Page layout parsing data
Segment Open
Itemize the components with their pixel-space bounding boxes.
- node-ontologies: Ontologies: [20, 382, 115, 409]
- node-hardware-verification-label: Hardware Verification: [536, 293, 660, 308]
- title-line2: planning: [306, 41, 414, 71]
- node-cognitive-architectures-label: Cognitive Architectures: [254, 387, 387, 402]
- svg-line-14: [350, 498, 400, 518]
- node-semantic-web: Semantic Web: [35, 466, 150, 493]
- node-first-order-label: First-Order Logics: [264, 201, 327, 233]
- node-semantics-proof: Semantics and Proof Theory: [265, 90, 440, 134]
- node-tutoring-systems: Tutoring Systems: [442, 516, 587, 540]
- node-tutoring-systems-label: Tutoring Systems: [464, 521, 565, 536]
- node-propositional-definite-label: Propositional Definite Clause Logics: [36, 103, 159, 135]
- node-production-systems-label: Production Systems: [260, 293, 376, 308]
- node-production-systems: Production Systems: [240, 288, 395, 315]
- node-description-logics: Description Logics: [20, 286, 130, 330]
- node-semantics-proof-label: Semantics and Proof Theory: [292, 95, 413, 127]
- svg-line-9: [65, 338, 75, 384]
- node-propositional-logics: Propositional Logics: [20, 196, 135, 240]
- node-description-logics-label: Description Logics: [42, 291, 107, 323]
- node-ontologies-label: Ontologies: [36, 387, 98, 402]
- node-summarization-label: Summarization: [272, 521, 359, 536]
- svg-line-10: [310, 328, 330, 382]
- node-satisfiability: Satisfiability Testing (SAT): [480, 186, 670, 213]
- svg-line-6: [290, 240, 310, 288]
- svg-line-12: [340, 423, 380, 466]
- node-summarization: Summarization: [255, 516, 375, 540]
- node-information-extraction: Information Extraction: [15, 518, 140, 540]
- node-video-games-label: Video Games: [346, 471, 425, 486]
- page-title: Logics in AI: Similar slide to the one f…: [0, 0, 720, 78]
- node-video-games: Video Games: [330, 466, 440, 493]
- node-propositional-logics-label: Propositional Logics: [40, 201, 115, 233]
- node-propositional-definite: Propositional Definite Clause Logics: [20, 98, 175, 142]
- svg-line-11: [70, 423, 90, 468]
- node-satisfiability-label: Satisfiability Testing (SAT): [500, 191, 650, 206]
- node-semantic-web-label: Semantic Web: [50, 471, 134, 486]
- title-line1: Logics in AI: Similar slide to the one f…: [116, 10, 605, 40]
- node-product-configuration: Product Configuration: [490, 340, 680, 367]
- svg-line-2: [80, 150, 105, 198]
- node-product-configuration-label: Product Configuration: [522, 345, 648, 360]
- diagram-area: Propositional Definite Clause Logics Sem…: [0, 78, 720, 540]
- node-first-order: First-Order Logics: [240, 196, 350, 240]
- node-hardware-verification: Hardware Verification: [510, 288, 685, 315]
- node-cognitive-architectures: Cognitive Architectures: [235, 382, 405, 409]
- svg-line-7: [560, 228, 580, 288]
Segment Closed
Segment Open
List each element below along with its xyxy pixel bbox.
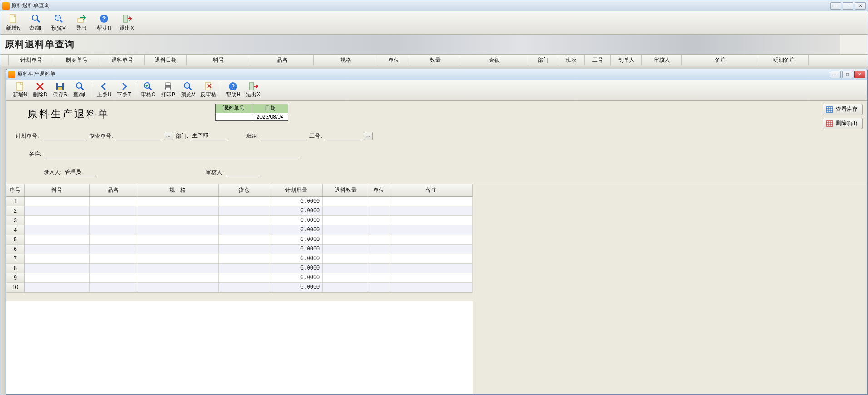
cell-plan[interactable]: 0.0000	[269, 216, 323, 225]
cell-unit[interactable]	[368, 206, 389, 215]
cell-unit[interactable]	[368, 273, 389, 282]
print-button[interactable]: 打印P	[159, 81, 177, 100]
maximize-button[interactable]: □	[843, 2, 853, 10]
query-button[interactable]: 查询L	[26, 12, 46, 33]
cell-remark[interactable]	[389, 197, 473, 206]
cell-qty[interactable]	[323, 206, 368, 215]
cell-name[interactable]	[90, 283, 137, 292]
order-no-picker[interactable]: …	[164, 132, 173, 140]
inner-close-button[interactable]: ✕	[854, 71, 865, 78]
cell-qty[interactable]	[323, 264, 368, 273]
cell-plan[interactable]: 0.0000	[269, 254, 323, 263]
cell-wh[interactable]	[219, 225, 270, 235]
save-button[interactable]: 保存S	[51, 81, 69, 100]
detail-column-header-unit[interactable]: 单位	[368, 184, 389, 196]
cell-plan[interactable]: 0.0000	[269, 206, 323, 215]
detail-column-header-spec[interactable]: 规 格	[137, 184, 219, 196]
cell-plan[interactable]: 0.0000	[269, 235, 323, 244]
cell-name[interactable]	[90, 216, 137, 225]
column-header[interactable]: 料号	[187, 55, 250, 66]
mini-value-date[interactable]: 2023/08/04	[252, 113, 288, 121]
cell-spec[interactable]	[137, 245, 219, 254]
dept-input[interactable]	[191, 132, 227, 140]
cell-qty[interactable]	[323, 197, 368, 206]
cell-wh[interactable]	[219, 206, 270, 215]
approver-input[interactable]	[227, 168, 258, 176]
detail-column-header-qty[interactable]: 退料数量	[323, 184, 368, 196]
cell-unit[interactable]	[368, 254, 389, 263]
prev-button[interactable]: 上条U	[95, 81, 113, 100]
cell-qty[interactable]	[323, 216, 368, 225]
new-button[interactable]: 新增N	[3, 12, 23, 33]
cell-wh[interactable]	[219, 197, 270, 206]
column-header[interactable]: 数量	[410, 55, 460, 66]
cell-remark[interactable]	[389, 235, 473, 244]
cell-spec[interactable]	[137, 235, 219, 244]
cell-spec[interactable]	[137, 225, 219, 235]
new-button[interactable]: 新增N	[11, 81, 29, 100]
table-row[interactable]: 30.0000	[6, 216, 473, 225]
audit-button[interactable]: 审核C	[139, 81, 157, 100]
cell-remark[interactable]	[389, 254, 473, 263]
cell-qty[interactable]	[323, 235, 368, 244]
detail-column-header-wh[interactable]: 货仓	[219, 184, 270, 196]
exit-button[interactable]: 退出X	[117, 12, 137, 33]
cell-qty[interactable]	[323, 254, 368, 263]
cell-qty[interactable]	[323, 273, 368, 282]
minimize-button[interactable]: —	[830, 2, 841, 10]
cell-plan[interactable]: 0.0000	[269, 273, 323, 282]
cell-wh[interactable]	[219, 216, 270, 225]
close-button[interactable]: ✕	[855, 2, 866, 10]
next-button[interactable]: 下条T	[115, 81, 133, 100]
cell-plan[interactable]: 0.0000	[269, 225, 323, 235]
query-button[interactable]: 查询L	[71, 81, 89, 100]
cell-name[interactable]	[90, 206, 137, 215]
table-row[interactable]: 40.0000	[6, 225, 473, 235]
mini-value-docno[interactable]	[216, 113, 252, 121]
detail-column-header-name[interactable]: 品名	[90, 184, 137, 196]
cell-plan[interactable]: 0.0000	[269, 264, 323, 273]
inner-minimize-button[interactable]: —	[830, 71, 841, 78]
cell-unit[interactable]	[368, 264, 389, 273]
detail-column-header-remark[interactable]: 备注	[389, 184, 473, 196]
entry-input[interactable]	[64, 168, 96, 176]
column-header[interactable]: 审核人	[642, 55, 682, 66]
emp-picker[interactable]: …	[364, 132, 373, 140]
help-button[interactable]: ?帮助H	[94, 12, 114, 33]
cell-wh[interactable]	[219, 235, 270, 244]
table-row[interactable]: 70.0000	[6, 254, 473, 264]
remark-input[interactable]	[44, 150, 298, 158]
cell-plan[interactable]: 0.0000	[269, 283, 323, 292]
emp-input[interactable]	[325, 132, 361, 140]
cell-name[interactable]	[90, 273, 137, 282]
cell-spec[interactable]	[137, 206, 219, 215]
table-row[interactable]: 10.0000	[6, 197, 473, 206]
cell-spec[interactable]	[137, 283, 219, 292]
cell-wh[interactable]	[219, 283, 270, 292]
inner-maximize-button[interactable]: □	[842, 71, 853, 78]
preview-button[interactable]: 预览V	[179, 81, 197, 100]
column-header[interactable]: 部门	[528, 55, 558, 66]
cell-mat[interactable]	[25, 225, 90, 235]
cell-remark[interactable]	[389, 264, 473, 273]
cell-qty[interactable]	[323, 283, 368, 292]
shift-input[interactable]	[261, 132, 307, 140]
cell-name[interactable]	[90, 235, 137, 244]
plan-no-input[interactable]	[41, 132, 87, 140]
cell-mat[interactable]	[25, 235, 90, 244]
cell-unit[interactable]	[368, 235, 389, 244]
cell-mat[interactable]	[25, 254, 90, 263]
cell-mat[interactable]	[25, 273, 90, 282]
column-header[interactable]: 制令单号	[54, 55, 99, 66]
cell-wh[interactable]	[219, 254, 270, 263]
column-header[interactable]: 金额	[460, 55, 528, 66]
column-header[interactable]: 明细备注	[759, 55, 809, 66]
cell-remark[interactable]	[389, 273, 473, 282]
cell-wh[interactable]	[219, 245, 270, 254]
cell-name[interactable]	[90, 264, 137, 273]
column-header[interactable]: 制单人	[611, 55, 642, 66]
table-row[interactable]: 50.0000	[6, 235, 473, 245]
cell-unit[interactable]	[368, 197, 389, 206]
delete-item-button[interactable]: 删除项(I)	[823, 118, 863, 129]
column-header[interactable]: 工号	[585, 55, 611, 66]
Segment Closed
*EXERCISE AIM:* How many of the lines above contain the word "picker"? Only the number should be given.

*TASK SOLUTION:* 2